Firelease
A Firebase queue consumer for Node with at-least-once and at-most-once semantics, fine-grained concurrency controls, and support for promises and generators. Built on top of Nodefire.
API
The module exposes one function:
function attachWorker(ref, options, worker)
Attaches a worker function to consume tasks from a queue. You should normally attach no more
than one worker per path in any given process, but it's OK to run multiple processes on the same
paths concurrently.
-
@param {Nodefire} ref
A Nodefire ref to the queue root in Firebase. Individual tasks will be
children of this root and must be objects. The _lease
key is reserved for use by
Firelease in each task.
-
@param {Object} options
Optional options, supporting the following values:
maxConcurrent: {number}
max number of tasks to handle concurrently for this worker.bufferSize: {number}
upper bound on how many tasks to keep buffered and potentially go
through leasing transactions in parallel; not worth setting higher than maxConcurrent
,
or higher than about 10.minLease: {number | string}
minimum duration of each lease, which should equal the maximum
expected time a worker will take to handle a task; specified as either a number of
milliseconds, or a human-readable duration string.maxLease: {number | string}
maximum duration of each lease, same format as minLease
; the
lease duration is doubled each time a task fails until it reaches maxLease
.
-
@param {function(Object):RETRY | number | string | undefined} worker
The worker function that
handles enqueued tasks. It will be given a task object as argument, with a special $ref
attribute set to the Nodefire ref of that task. The worker can perform arbitrary
computation whose duration should not exceed the queue's minLease
value.

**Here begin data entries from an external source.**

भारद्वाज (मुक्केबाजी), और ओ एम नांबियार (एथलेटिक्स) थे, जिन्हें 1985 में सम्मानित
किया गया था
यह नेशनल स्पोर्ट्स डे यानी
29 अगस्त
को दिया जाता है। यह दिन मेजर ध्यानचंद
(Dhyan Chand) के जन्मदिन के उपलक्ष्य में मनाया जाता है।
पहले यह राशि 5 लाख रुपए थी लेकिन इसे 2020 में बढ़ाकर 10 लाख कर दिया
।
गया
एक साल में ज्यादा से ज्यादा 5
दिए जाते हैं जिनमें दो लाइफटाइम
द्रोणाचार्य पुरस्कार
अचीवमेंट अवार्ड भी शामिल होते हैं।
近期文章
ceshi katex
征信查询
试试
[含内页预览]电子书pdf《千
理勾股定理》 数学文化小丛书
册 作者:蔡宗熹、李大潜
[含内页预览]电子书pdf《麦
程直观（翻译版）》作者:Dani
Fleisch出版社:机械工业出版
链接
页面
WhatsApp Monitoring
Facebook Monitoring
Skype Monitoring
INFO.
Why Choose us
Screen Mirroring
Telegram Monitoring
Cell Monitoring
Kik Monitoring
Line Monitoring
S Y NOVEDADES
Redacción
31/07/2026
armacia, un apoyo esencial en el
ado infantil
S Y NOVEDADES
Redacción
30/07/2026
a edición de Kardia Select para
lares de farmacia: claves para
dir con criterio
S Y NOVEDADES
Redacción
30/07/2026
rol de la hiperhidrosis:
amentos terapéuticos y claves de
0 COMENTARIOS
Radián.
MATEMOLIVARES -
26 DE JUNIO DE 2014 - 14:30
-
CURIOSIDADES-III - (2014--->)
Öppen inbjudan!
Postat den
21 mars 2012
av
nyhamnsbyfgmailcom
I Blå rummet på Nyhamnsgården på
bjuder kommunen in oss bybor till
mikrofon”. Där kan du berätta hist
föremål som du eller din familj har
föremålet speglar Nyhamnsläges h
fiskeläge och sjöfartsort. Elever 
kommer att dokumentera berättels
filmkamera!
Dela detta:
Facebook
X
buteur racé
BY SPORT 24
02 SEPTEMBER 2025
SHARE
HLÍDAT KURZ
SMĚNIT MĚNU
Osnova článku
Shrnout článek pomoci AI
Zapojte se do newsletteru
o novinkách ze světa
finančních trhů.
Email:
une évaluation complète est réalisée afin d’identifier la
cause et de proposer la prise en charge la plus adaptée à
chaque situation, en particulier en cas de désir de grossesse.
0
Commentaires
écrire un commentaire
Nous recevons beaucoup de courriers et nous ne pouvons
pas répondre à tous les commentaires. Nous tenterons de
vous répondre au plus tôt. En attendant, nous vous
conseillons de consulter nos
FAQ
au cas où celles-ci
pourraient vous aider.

It can
manipulate the task itself in Firebase as well, e.g. to delete it (to get at-most-once
queue semantics) or otherwise modify it. The worker can return RETRY
to cause the task to
be retried after the current lease expires (and reset the lease backoff counter), or a
duration after which the task should be retried relative to when it was started (as either
a number of milliseconds or a human-readable duration string). If the worker returns
nothing then the task is considered completed and removed from the queue. All of these
values can also be wrapped in a promise or a generator, which will be dealt with
appropriately.
There are also some module-level settings you can change:
globalMaxConcurrent: {number}
Set this to the maximum number of concurrent tasks being executed at any moment across all queues.
defaults: {Object}
Default option values for all subsequent attachWorker calls. See that function for details.
captureError: {function(Error)}
A function used to capture errors. Defaults to logging the stack to the console, but you may want to change it to something else in production. The function should take a single exception argument.